++++ Data extracts
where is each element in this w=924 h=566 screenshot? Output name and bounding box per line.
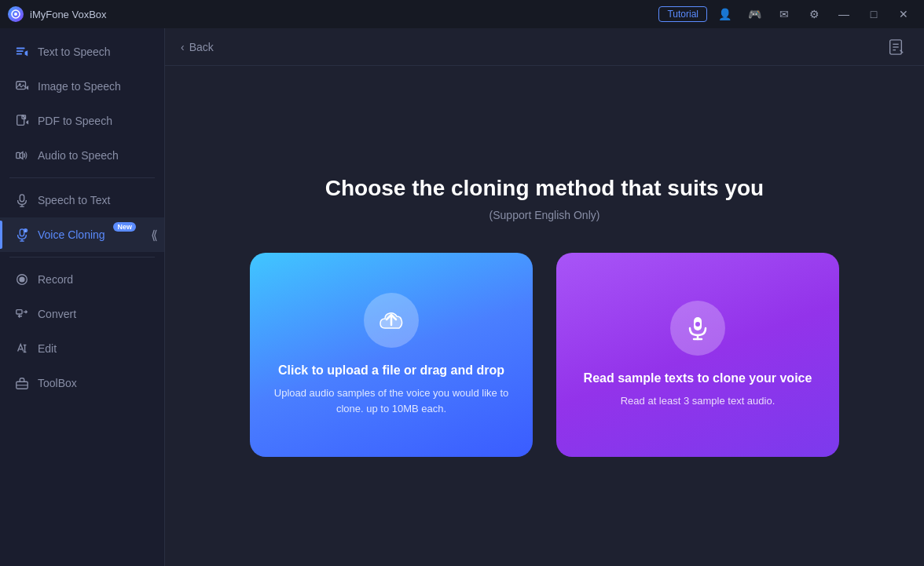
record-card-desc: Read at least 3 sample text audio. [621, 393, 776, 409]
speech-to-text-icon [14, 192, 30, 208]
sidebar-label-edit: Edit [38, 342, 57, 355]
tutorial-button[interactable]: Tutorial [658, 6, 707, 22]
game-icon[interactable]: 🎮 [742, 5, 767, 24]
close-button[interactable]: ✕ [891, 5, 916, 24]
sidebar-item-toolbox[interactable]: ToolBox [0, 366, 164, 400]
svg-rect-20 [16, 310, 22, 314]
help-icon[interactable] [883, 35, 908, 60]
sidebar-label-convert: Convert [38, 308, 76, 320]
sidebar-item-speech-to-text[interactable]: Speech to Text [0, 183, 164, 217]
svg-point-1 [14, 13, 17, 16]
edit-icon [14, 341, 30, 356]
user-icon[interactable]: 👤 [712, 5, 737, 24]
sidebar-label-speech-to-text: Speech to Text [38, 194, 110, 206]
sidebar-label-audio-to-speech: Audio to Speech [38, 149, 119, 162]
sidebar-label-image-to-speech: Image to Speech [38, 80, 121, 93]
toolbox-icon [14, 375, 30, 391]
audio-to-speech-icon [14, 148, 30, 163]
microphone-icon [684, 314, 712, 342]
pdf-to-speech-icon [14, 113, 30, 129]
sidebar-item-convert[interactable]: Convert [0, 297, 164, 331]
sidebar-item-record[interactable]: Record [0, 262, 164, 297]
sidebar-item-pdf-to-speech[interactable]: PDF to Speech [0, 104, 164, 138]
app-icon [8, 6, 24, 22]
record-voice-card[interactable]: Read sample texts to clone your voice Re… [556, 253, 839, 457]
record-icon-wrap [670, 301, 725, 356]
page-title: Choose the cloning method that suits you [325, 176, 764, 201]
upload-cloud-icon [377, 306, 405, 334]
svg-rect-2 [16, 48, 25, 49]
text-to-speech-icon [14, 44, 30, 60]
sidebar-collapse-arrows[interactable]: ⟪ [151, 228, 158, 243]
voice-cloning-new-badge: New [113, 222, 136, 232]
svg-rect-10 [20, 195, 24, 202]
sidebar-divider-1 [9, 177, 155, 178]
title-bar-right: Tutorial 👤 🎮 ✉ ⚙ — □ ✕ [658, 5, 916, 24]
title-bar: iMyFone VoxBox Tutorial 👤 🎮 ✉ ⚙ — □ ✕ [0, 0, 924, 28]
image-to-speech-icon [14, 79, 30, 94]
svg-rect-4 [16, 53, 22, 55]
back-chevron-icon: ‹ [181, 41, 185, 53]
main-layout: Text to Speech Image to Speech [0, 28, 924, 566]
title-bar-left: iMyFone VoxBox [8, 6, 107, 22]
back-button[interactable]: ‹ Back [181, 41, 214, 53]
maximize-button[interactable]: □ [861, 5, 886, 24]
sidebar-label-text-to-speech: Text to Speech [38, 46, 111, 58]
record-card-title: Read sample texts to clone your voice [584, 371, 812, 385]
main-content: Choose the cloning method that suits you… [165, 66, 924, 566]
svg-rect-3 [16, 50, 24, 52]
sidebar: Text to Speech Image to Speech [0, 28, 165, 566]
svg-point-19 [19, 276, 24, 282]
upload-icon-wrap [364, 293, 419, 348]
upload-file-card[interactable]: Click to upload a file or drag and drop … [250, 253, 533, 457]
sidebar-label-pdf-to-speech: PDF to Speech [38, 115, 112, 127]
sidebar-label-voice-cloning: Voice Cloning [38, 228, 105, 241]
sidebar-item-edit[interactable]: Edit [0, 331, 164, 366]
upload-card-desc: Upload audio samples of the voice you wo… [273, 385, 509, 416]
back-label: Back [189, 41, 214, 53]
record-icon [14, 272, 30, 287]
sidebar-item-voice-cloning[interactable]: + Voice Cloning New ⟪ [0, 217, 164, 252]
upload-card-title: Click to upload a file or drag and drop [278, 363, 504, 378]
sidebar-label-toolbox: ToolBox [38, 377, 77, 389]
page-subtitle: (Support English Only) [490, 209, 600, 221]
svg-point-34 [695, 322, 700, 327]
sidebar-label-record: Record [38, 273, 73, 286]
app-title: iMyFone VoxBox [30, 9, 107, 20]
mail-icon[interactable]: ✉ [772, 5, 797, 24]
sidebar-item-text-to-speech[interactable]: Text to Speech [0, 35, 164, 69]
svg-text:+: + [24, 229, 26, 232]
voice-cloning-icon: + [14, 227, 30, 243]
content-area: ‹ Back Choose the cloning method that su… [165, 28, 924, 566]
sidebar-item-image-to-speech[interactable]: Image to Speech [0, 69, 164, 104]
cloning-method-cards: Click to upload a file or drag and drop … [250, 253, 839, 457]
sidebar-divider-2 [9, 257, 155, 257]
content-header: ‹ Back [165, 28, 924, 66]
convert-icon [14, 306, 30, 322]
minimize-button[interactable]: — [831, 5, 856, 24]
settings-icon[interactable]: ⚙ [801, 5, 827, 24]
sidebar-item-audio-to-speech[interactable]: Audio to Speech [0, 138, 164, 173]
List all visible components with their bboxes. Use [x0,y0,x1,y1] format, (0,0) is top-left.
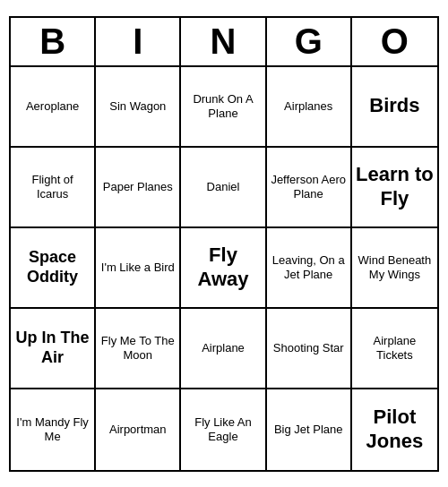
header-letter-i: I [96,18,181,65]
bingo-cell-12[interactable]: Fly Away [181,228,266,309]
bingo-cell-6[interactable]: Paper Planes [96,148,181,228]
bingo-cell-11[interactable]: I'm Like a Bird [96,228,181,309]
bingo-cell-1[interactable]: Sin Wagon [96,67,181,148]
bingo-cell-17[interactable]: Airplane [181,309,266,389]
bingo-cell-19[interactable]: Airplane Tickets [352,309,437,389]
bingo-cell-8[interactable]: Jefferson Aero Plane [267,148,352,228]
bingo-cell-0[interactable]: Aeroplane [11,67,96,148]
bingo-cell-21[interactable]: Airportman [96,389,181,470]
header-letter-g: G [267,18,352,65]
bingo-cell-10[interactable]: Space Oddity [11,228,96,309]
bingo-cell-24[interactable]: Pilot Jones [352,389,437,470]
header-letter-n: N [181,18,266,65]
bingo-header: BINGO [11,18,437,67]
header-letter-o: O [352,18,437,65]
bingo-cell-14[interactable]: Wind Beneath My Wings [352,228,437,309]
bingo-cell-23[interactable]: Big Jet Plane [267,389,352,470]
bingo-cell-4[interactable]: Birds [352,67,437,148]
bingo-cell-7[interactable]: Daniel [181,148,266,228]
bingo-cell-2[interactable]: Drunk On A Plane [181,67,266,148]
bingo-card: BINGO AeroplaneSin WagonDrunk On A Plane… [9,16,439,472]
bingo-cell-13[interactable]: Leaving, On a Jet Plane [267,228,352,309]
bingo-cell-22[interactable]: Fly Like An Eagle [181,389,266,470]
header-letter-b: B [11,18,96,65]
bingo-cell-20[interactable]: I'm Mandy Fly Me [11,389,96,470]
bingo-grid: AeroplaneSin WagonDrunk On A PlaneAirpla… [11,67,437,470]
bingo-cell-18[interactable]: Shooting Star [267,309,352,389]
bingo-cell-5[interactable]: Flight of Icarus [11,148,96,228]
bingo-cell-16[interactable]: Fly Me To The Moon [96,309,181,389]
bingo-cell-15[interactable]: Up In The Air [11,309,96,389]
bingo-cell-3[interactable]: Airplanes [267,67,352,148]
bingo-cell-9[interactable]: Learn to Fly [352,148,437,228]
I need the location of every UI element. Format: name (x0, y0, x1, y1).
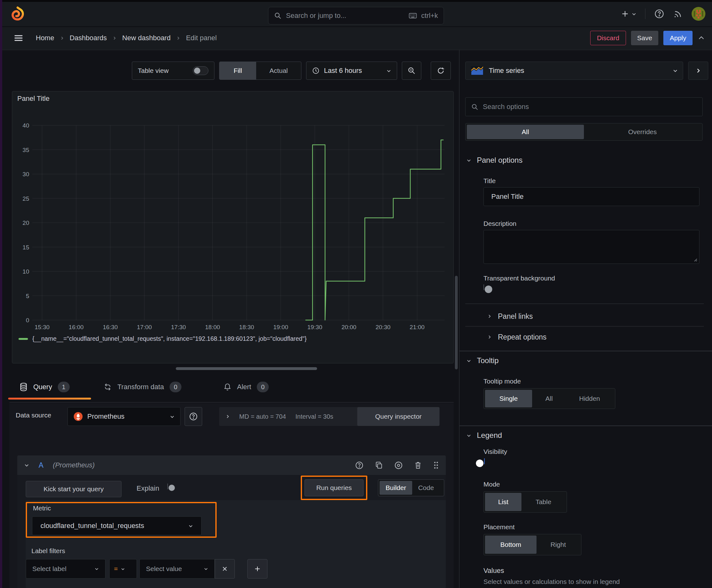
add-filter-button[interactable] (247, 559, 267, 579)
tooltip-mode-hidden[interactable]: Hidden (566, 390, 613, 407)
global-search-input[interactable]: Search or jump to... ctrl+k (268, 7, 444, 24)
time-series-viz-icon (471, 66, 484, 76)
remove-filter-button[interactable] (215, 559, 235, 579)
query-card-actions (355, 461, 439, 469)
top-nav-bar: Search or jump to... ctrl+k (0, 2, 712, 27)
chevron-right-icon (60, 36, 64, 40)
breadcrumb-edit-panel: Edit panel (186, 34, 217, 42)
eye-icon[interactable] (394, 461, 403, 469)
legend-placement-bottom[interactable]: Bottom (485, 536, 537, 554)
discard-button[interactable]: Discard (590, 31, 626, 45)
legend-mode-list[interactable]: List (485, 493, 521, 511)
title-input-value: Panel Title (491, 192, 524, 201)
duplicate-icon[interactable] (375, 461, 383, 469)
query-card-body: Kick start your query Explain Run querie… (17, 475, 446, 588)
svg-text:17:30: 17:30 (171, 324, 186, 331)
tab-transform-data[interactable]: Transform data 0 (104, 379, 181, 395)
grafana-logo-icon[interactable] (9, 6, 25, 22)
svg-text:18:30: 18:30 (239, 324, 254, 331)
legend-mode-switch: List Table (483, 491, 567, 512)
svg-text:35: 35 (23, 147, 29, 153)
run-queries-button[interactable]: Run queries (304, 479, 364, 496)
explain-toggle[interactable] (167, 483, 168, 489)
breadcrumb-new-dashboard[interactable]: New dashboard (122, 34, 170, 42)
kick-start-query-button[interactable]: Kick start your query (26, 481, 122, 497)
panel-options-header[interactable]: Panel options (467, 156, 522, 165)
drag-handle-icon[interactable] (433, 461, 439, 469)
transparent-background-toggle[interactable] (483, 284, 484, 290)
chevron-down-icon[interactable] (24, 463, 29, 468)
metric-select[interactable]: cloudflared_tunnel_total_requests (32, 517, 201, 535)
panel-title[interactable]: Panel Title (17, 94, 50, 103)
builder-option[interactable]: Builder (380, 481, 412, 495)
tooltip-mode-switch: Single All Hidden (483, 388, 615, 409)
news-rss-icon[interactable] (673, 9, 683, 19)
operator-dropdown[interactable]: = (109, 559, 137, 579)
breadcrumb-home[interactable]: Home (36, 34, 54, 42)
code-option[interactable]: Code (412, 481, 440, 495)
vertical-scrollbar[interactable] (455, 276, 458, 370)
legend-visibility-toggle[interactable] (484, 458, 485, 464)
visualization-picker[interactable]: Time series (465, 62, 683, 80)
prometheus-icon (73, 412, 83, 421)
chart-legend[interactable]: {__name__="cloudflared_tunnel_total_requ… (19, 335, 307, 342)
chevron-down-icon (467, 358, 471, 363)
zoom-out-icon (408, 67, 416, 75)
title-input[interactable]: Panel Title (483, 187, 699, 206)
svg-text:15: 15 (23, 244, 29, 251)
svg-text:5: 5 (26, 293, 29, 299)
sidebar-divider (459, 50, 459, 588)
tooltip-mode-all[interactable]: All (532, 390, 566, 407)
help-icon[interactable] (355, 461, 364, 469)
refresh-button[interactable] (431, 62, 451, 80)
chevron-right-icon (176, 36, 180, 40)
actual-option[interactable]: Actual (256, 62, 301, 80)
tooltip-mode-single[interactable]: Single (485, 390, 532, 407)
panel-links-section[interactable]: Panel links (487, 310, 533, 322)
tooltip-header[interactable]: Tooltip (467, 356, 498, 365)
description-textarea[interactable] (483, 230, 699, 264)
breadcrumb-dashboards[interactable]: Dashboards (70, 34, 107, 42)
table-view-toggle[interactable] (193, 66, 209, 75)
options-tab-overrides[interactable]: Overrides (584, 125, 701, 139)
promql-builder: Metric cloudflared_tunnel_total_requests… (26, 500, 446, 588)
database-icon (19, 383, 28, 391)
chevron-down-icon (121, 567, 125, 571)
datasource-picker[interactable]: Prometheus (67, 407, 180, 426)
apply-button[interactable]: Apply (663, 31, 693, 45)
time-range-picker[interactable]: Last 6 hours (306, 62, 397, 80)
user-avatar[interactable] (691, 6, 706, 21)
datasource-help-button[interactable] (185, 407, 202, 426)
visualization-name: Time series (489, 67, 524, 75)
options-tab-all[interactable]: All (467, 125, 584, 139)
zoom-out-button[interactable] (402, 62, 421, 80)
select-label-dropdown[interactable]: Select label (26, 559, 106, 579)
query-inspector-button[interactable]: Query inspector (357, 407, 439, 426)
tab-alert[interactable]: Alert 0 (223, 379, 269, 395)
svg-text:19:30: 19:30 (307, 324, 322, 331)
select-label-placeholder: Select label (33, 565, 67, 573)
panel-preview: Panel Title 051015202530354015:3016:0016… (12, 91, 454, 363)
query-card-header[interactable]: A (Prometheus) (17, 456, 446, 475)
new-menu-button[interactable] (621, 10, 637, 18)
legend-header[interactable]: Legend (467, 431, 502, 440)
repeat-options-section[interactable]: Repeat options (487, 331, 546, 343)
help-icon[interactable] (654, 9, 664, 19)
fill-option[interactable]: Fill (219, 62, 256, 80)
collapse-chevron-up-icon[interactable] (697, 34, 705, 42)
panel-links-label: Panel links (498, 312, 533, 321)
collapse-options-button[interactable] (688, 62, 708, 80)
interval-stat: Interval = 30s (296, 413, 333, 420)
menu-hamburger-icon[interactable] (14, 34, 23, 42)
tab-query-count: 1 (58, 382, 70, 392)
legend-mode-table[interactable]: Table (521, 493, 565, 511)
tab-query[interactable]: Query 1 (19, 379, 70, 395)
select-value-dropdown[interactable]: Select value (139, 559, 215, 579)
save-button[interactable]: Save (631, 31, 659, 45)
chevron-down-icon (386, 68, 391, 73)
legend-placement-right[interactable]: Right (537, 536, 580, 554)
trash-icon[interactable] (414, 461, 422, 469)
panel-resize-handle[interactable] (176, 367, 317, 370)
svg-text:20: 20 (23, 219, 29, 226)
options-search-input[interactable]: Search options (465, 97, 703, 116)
++++++++
Exercise directions. For the listing above, state how many lines hold the string "tooltip", giving the number alone.

Response area. 5